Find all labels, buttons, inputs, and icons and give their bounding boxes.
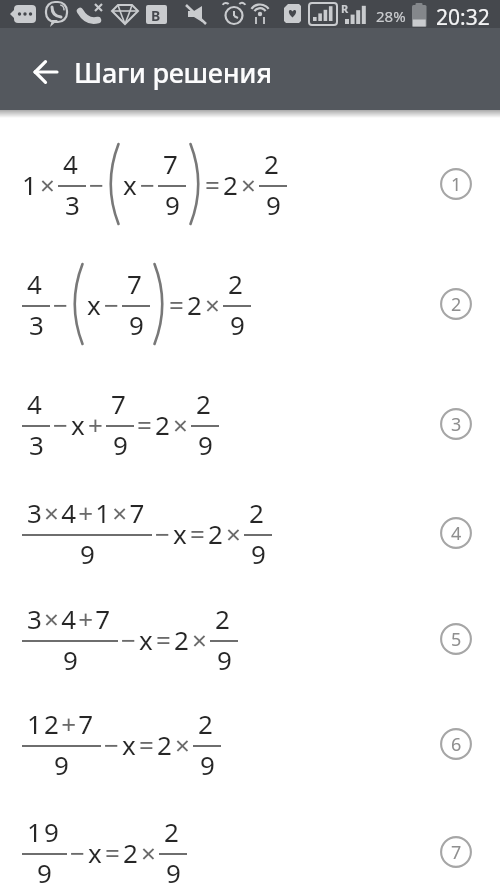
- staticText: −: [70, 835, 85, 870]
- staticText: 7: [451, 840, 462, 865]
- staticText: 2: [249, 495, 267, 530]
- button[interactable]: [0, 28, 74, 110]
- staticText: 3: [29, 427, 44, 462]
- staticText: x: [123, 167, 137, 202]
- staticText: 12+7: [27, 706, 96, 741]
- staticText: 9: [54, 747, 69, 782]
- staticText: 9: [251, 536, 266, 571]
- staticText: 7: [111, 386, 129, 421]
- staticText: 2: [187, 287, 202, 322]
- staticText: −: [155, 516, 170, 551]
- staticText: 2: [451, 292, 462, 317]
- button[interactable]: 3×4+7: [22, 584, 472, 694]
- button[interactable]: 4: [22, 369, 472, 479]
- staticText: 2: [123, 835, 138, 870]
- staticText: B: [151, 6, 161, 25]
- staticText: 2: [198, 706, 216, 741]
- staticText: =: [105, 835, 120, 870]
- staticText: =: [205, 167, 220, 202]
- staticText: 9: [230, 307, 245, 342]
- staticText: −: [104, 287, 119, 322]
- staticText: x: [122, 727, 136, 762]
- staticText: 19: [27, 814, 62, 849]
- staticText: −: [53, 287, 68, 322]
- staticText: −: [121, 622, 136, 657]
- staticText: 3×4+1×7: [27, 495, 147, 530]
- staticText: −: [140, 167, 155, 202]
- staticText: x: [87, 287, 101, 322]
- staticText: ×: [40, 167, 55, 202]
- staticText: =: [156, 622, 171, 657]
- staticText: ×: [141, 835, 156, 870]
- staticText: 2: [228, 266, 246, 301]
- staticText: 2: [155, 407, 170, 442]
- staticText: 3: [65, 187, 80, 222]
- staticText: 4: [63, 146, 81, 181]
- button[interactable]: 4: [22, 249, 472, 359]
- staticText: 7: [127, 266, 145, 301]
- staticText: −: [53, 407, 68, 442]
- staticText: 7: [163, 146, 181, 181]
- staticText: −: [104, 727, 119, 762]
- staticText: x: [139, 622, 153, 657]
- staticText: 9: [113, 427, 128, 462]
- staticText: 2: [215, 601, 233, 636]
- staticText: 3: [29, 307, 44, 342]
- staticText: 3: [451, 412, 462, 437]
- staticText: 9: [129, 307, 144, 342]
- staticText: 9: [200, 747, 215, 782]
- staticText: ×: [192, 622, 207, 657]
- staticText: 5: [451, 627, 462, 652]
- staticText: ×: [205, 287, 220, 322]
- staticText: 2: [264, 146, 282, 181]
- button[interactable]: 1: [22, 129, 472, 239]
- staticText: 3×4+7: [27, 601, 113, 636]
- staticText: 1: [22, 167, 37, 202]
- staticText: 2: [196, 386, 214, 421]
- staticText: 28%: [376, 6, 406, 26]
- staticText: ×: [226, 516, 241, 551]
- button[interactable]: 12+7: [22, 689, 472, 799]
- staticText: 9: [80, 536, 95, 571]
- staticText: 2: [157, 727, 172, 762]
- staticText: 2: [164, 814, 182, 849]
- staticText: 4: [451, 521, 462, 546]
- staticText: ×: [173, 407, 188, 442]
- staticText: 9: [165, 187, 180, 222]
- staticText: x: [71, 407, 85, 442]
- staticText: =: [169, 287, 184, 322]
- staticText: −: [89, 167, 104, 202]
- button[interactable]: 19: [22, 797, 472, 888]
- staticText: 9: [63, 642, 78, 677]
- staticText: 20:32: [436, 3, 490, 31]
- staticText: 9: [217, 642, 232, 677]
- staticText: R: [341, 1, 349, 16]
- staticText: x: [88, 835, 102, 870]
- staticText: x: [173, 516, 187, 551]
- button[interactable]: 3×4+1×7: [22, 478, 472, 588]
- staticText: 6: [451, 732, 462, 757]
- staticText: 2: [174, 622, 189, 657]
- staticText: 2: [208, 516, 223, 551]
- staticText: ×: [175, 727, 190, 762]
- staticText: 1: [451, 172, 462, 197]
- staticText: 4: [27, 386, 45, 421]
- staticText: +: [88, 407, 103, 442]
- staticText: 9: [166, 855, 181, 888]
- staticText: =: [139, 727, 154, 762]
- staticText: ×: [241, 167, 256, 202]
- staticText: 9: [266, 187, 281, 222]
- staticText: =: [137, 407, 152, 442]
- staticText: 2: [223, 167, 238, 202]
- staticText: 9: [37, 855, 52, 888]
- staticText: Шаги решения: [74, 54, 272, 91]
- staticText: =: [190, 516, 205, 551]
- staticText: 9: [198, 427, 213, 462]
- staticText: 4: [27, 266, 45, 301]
· · · · · · ·
:: EXERCISE ::
A complete answer gives every line of the data that includes "interactable".

:: RESPONSE AREA ::
- button[interactable]: [0, 28, 74, 110]
- button[interactable]: 3×4+7: [22, 584, 472, 694]
- button[interactable]: 4: [22, 369, 472, 479]
- button[interactable]: 4: [22, 249, 472, 359]
- button[interactable]: 1: [22, 129, 472, 239]
- button[interactable]: 12+7: [22, 689, 472, 799]
- button[interactable]: 19: [22, 797, 472, 888]
- button[interactable]: 3×4+1×7: [22, 478, 472, 588]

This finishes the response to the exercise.